Bill and Karen had reacted to that confession by admitting her to an inpatient hospital drug-rehabilitation program for two months. Becky asked to be let out. Her parents told her she had to stay. "The right-to-life people say she died of a drug overdose by choking on her vomit," Karen says. "Becky died drug-free."

Possibly mindful of her parents' reactions the last time she had messed up, Becky tried to straighten things out herself when she learned she was pregnant. Her boyfriend said he didn't want to see her anymore. A Planned Parenthood counselor told her she would need a parent's permission to get an abortion in Indiana.

A letter from Becky to her parents that was found after her death says she didn't want to disappoint them. "I wish I could tell you everything, but I can't," she wrote. "I have to deal with it myself. I can do it, and I love you."

Becky's parents don't know where she went that Saturday. But she came home about 1 in the morning, shaken and upset. The next day, she fainted at her part-time job at Cub Foods. Just the flu, she told her mom and dad.

By the following Wednesday, Becky was burning up with fever. She seemed scared when her mother said she was going to take her to the doctor. She refused.
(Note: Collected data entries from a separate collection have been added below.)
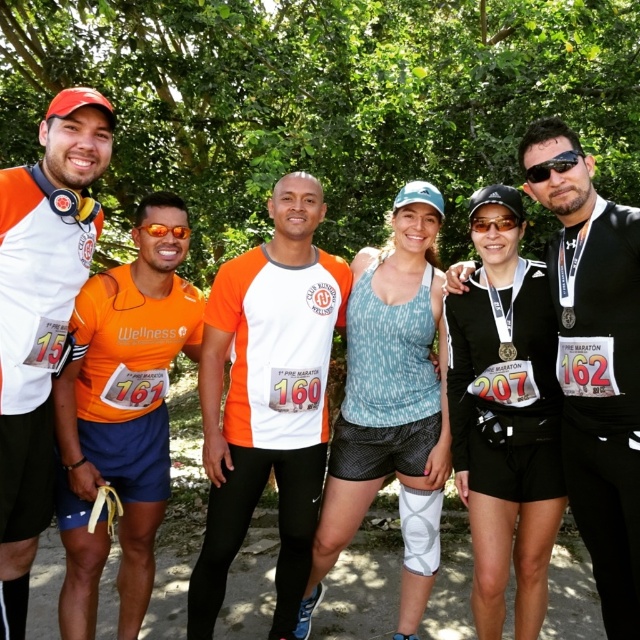 Who is shorter, textured orange tank top at center or matte orange t-shirt at left?

matte orange t-shirt at left

Is textured orange tank top at center wider than matte orange t-shirt at left?

Yes.

Is point (420, 609) in front of point (81, 157)?

No, it is behind (81, 157).

Where is `textured orange tank top at center`? The width and height of the screenshot is (640, 640). textured orange tank top at center is located at coordinates (390, 406).

Between black matte jacket at center and gold metallic medal at center, which one is positioned higher?

Positioned higher is gold metallic medal at center.

Does point (568, 365) come in front of point (499, 342)?

That is True.

Identify the location of black matte jacket at center. (598, 380).

Between black matte jacket at center and matte orange t-shirt at left, which one appears on the right side from the viewer's perspective?

black matte jacket at center is more to the right.

Who is more forward, [586,195] or [86,204]?

Positioned in front is point [586,195].

Find the location of `black matte jacket at center`. black matte jacket at center is located at coordinates pos(598,380).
Then on Friday, Becky told her mother that her period had started. She seemed unnaturally happy about it. "I'll go to the doctor now," she said.
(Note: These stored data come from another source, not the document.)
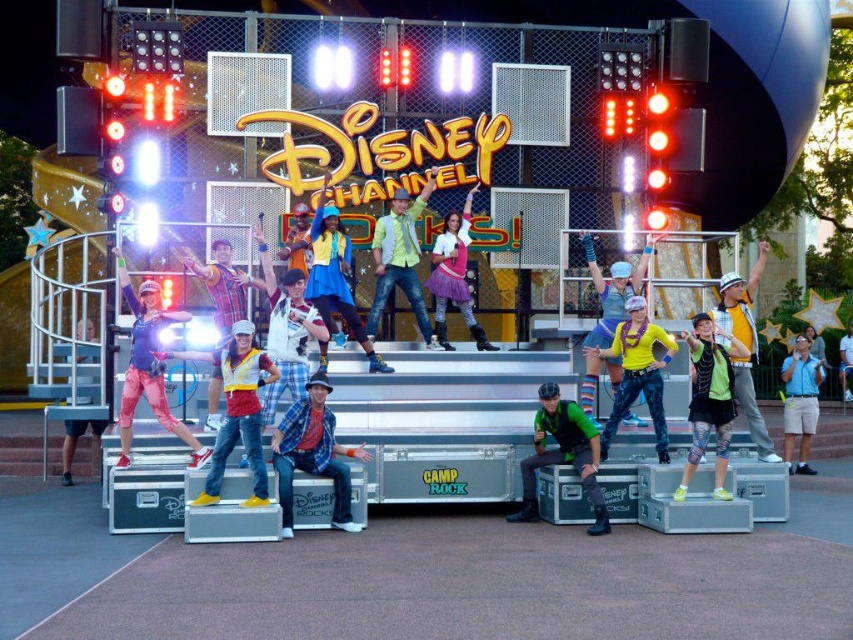 Who is lower down, light blue denim shorts at lower right or matte black pants at lower left?

light blue denim shorts at lower right is lower down.

This screenshot has height=640, width=853. In order to click on light blue denim shorts at lower right in this screenshot , I will do `click(799, 403)`.

Is point (786, 460) behind point (68, 445)?

Yes.

Locate an element on the screen. This screenshot has height=640, width=853. light blue denim shorts at lower right is located at coordinates 799,403.

Who is more distant from viewer, (711, 378) or (445, 333)?

Point (445, 333)

Is green matte vest at center bigger than pink satin skirt at center?

No, green matte vest at center is not bigger than pink satin skirt at center.

Is point (693, 340) positioned before point (438, 253)?

Yes, point (693, 340) is in front of point (438, 253).

The image size is (853, 640). I want to click on green matte vest at center, so click(x=709, y=401).

Does pink satin skirt at center have a greater width compared to light blue denim shorts at lower right?

No, pink satin skirt at center is not wider than light blue denim shorts at lower right.

Find the location of `pink satin skirt at center`. pink satin skirt at center is located at coordinates (454, 275).

This screenshot has width=853, height=640. I want to click on pink satin skirt at center, so click(x=454, y=275).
In reality, Becky had started to hemorrhage from the botched abortion. Seven hours after she entered the hospital on Sept. 16, Becky Bell died of pneumonia without telling anyone what had happened.

"No, not MY girl!" Karen Bell cried in denial when a doctor informed her that the cause of death was an illegal abortion.

At first, they weren't going to tell anyone the real cause. Karen didn't want anyone criticizing them. It was pneumonia, they told friends and family.

But on the day of the funeral, their minister knelt in front of them and told them, "I know how Becky died. Why don't you tell the truth so you can hold your head up in the community?"

With their blessing, the minister told the truth during the funeral. Then brother Billy, two years older, walked to the casket. He patted Becky on the head and closed the lid. "Nobody can hurt my sister again," he told the mourners.

"For over a year, Bill and I wanted to die," Karen says. "He couldn't work, and I just cried and wanted to lie down with Becky. We almost ignored (their son) Billy. Finally, Billy said, `Dad just smokes and looks at Becky's pictures, you aren't Mom anymore, and my sister's buried a block away. I feel like I've lost my whole family, and I'm scared.' "

About that time, ABC news anchor Peter Jennings wrote them a letter saying that Becky was the first young woman known to have died partly as a result of parental-consent laws.


"What's parental consent?" Karen asked her husband. Bill didn't know. They didn't accept Jennings' request for an interview. But as they began thinking about what Indiana's parental-consent law had done to their daughter, they began talking to the press. They became aligned with pro-choice groups.

"Our whole mission is to stop it from happening to someone else," Bill says. "We can have all the laws we want to have. But Indiana's law, which is very strictly enforced, didn't force Becky to come to us."

"I've thought a lot about what I'd have done if Becky had told me she was pregnant," Karen says. "I would have been mad, upset that she'd ruined her life, worried what the neighbors would think. I wanted her to be a good girl. I taught her right from wrong.

"I never would have hit her, though. I would have taken her through the options: Do you want the baby? Do you want to get married? Do you want to put it up for adoption? Right down the list to abortion. But it would have been her decision. And Dad and I would have stood by her. If only she'd have come to us."